Последние слова графини вырвались душераздирающим воплем, в котором перемешались ужас и смертная тоска. Примавера схватила мать в объятия, словно защищая ее от невидимой опасности.
– Что делать? – растерянно бормотала она.
– Ничего, дочка, – ответила графиня. – Ничего. Все хлопоты тщетны, потому что яд, проникший в мою кровь, не щадит никого…
– Яд? – пришла в ужас Примавера.
– Яд Борджиа!..
Ошеломленная девушка стояла в оцепенении, спрашивая себя, не помутился ли у матери рассудок… Но графиня заговорила прерывающимся уже голосом:
– Поищи у меня на груди… Руки мне отказали…
Примавера поспешила повиноваться.
– Распятие!.. Возьми его…
– Вот оно, мама.
– Покажи… Вижу! Это не мое распятие!.. Он его подменил… На нем яд… в терновом венце… Беатриче, берегись этого креста…
– О! Это же невозможно! – пролепетала девушка. – Это жуткий сон.
– Это ужасная действительность, Беатриче… Слушай меня, дочка… Мне осталось жить не больше часа… Слушай меня и не перебивай… То, о чем я хочу сказать тебе, очень важно…
Беатриче встала на колени, обхватила талию матери своими руками, положила голову ей на колени и тихо зарыдала.
– Беатриче – продолжала графиня, – ты еще молода, но душа твоя отважна и сильна. Ты из той породы людей, которые всё могут понять… Нужна смелость, чтобы сказать тебе то, что хочу, и эту смелость мне дают приближающаяся смерть и уверенность в том, что я больше не увижу тебя и мне не придется краснеть перед тобой…
– Краснеть?.. Вам?.. Моей матери?
– Беатриче, я грешная женщина! Слушай… Однажды твоего отца не было в Монтефорте, и вот пришел один мужчина…Пусть простит мне Небо ужасную мысль, посетившую мой мозг в этот момент!.. Как бы там ни было, но твоего отца не было в Монтефорте восемь дней… И вот как-то вечером я почувствовала, как меня охватывает странное безумство… Мужчина увлек меня с собой… Я поддалась…
Дикие рыдания разрывали горло Примаверы, но она не сказала ни слова.
– Этот человек… Я его видела в Риме, в его дворце… Если я делаю это признание, Беатриче, признание, буквально давящее меня, то только потому, что эта связь имела за собой последствия, тебе известные. Я стала матерью… у меня родилась девочка…

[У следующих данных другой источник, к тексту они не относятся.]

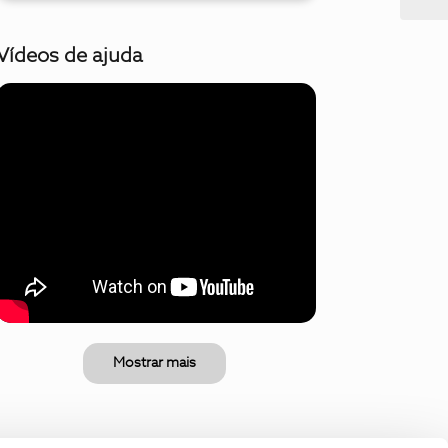
Vídeos de ajuda
Mostrar mais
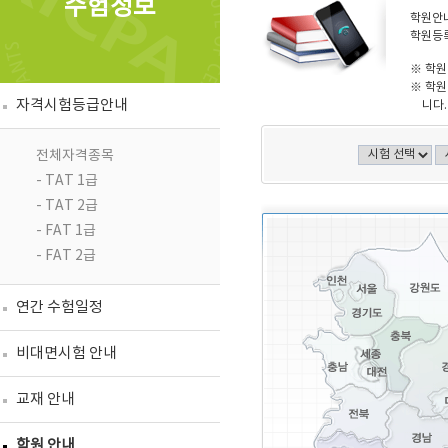
수험정보
학원안내
학원등록
※ 학원
※ 학원
자격시험등급안내
니다.
전체자격종목
- TAT 1급
- TAT 2급
- FAT 1급
- FAT 2급
연간 수험일정
비대면시험 안내
교재 안내
학원 안내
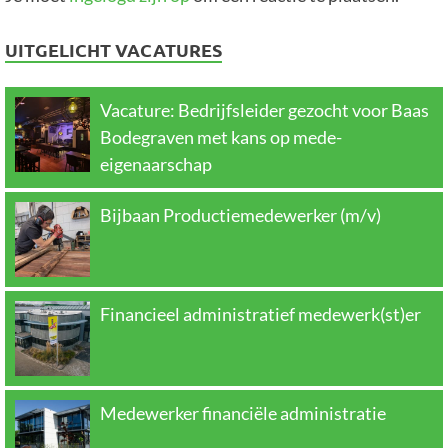
UITGELICHT VACATURES
Vacature: Bedrijfsleider gezocht voor Baas
Bodegraven met kans op mede-
eigenaarschap
Bijbaan Productiemedewerker (m/v)
Financieel administratief medewerk(st)er
Medewerker financiële administratie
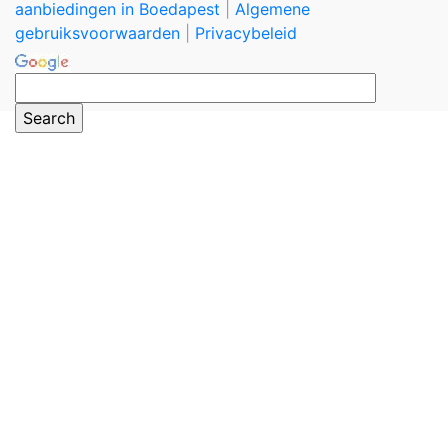
aanbiedingen in Boedapest
|
Algemene
gebruiksvoorwaarden
|
Privacybeleid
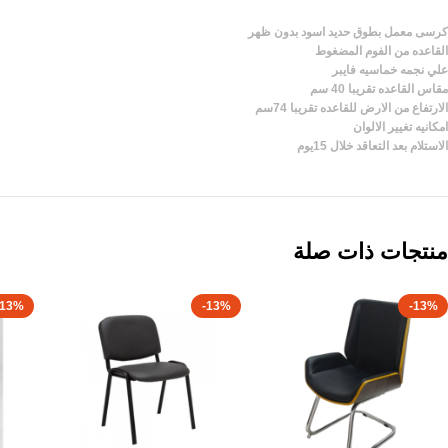
كرسى معمل بطوق حديد اسود بدون ظهر
القاعده من الفوم المضغوط
علي نجمه خماسيه فايبر
مقاس القاعده تقريبا 40 سم
الارتفاع من الارض للقاعده تقريبا 74سم
امكانيه تغيير الالوان
الاستلام بعد التعاقد خلال 15يوم
منتجات ذات صلة
-13%
-13%
-13%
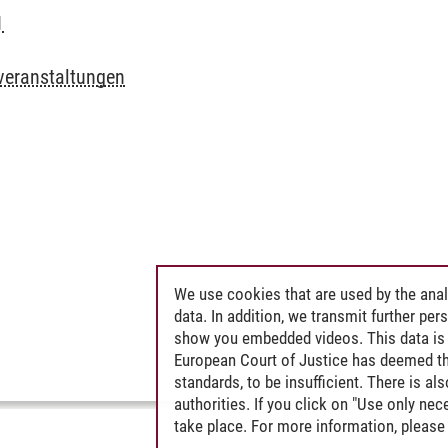
1
veranstaltungen
We use cookies that are used by the anal
data. In addition, we transmit further pe
show you embedded videos. This data is 
European Court of Justice has deemed th
standards, to be insufficient. There is a
authorities. If you click on "Use only ne
take place. For more information, please 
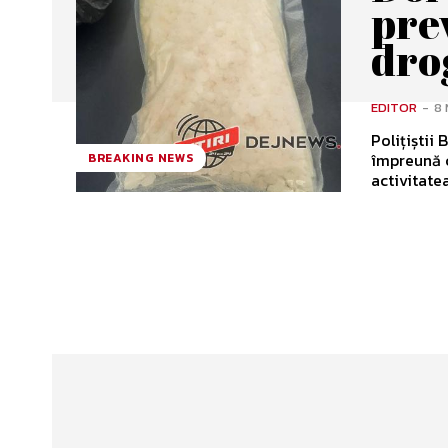
pre
drog
EDITOR
-
8 
Polițiștii
împreună c
BREAKING NEWS
activitate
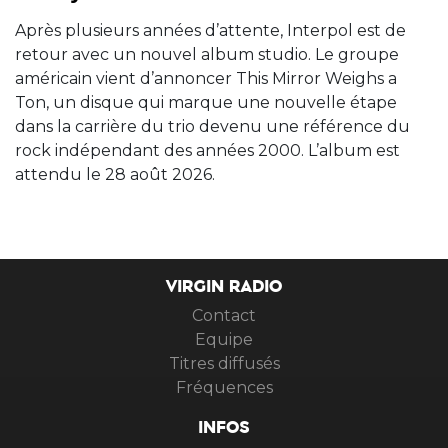
Après plusieurs années d’attente, Interpol est de
retour avec un nouvel album studio. Le groupe
américain vient d’annoncer This Mirror Weighs a
Ton, un disque qui marque une nouvelle étape
dans la carrière du trio devenu une référence du
rock indépendant des années 2000. L’album est
attendu le 28 août 2026.
VIRGIN RADIO
Contact
Equipe
Titres diffusés
Fréquences
INFOS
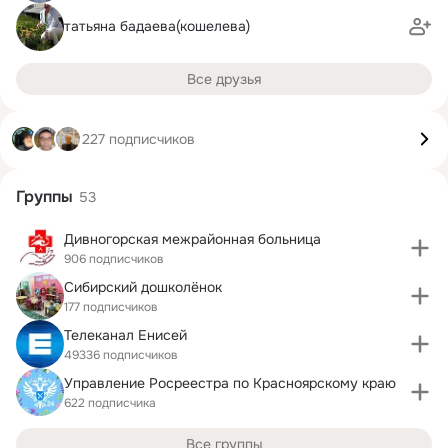
татьяна бадаева(кошелева)
Все друзья
227 подписчиков
Группы
53
Дивногорская межрайонная больница
906 подписчиков
Сибирский дошколёнок
177 подписчиков
Телеканал Енисей
49336 подписчиков
Управление Росреестра по Красноярскому краю
622 подписчика
Все группы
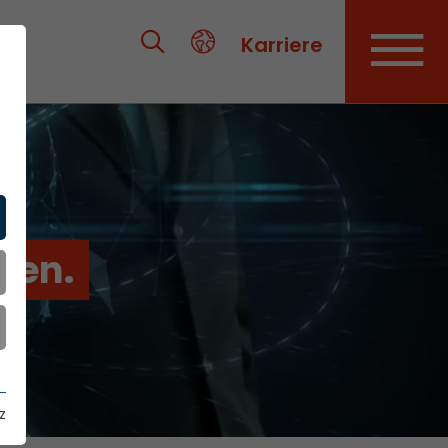
Karriere
ien.
z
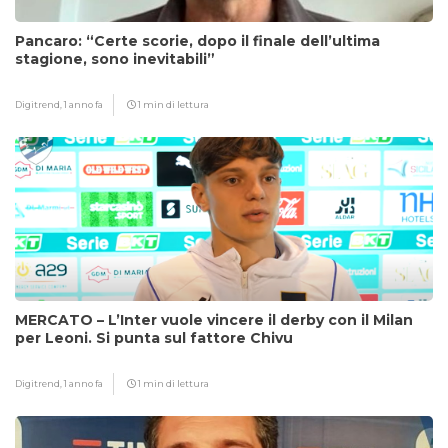
Pancaro: “Certe scorie, dopo il finale dell’ultima
stagione, sono inevitabili”
Digitrend,
1 anno fa
1 min di lettura
MERCATO – L’Inter vuole vincere il derby con il Milan
per Leoni. Si punta sul fattore Chivu
Digitrend,
1 anno fa
1 min di lettura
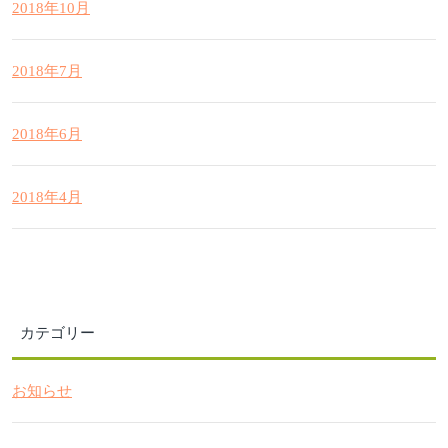
2018年10月
2018年7月
2018年6月
2018年4月
カテゴリー
お知らせ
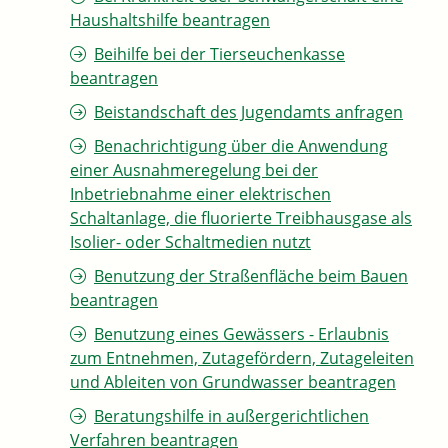
Haushaltshilfe beantragen
Beihilfe bei der Tierseuchenkasse
beantragen
Beistandschaft des Jugendamts anfragen
Benachrichtigung über die Anwendung
einer Ausnahmeregelung bei der
Inbetriebnahme einer elektrischen
Schaltanlage, die fluorierte Treibhausgase als
Isolier- oder Schaltmedien nutzt
Benutzung der Straßenfläche beim Bauen
beantragen
Benutzung eines Gewässers - Erlaubnis
zum Entnehmen, Zutagefördern, Zutageleiten
und Ableiten von Grundwasser beantragen
Beratungshilfe in außergerichtlichen
Verfahren beantragen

Проговорив эти слова, графиня пылко посмотрела на Примаверу, но та не показывала лица, уткнув его в колени матери.
– Я была неверной супругой, – продолжала графиня. – А потом стала преступной матерью… Я оставила этого ребенка по совету того мужчины! Я положила его на порог маленькой церквушки у входа в Гетто: церкви Ангелов… После этого, терзаемая угрызениями совести, я тщетно искала ее… Вот в чем состояло мое настоящее преступление, Беатриче… Ты меня слышишь, дочка?
Примавера кивнула головой.
– Это преступление я искупила сегодня… Не смертью, как ты могла бы подумать… А раскаянием, которое давит на мое сердце… Этот ребенок, Беатриче… твоя сестра… она жива… Я это чувствую… То, что не смогла сделать я… Беатриче… просит тебя сделать твоя умирающая мать… Ищи ее! Найди… Сделай так, чтобы твоя сестра не была несчастной в этом мире.
– Я сделаю это, мама! – прошептала Беатриче. – Я найду ее… и буду любить ее, мама!